> TASK GOAL
Wherever the word "kapustnych" appears in a line below, that line counts; report the total number of such lines only.

Top of INPUT FOR THIS TASK

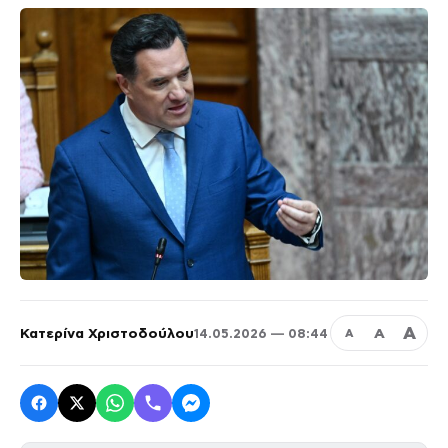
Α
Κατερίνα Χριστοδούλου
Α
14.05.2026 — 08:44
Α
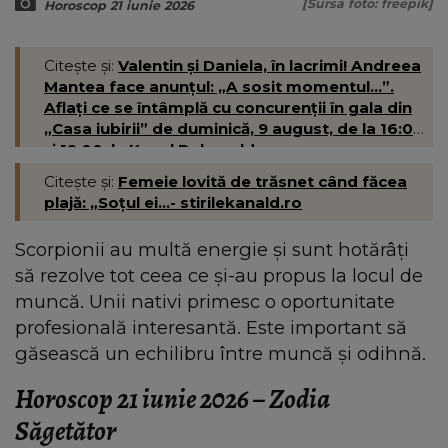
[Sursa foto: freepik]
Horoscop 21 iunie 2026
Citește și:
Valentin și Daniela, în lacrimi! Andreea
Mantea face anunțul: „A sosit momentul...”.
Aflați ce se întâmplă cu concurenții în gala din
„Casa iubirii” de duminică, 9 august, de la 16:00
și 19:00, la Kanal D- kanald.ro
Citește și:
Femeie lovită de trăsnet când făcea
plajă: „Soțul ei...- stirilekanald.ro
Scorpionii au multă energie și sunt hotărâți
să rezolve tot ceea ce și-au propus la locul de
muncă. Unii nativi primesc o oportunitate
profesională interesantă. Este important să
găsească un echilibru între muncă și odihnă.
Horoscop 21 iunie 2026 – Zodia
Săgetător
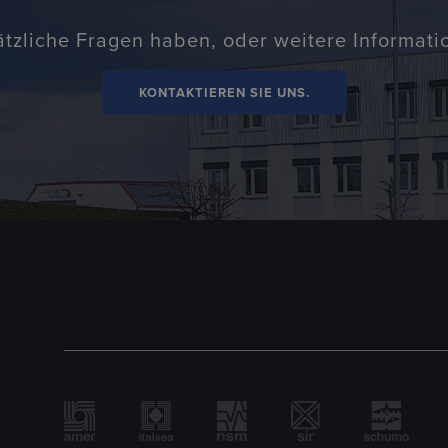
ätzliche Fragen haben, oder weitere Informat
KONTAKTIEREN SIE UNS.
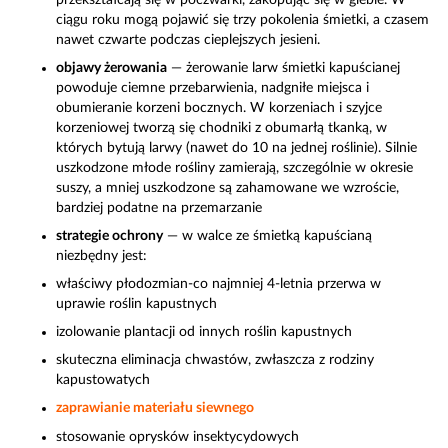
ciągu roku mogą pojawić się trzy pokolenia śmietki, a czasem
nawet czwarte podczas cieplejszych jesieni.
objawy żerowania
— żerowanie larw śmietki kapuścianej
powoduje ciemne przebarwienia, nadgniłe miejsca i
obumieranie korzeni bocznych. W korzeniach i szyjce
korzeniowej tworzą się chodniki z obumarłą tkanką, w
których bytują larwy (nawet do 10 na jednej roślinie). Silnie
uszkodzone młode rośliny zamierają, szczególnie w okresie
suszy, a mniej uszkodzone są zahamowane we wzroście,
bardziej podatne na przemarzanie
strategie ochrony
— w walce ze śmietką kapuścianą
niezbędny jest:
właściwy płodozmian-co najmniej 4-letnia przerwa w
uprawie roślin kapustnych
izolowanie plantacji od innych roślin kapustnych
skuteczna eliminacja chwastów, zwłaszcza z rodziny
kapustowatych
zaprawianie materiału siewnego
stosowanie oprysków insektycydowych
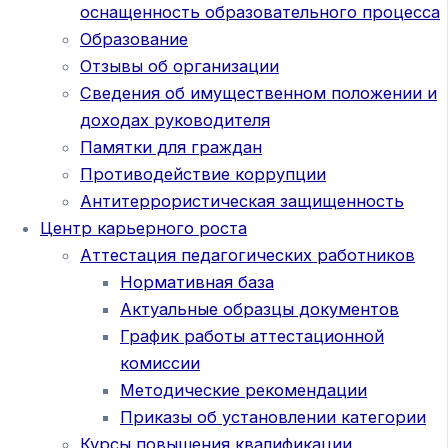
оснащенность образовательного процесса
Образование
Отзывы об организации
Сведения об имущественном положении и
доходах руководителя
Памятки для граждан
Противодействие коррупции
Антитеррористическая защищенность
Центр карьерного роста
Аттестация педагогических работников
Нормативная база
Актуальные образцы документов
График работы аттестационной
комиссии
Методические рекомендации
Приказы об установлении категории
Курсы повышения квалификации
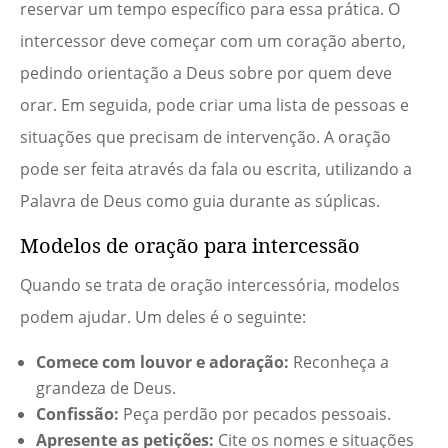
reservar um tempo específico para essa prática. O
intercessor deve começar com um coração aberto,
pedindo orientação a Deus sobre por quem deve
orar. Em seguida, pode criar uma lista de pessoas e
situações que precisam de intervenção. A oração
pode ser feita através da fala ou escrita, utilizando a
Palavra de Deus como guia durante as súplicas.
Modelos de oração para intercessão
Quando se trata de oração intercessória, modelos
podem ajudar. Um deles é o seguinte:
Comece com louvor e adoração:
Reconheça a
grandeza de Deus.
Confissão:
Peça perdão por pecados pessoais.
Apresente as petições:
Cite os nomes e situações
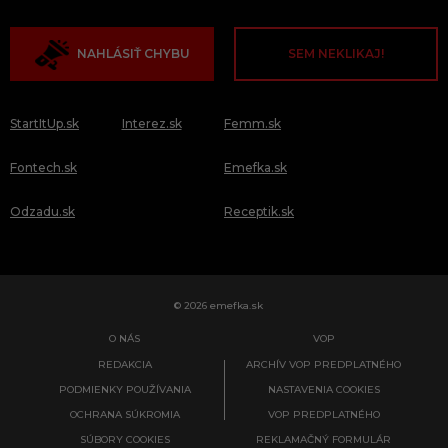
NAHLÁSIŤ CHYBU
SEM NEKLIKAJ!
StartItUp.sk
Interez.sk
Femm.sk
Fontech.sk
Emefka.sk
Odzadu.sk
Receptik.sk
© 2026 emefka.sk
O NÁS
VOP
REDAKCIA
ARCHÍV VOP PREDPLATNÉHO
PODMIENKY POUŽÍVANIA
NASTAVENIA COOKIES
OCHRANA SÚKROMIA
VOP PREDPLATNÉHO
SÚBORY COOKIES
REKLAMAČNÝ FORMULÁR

Bottom of INPUT FOR THIS TASK

> EXERCISE RESPONSE
2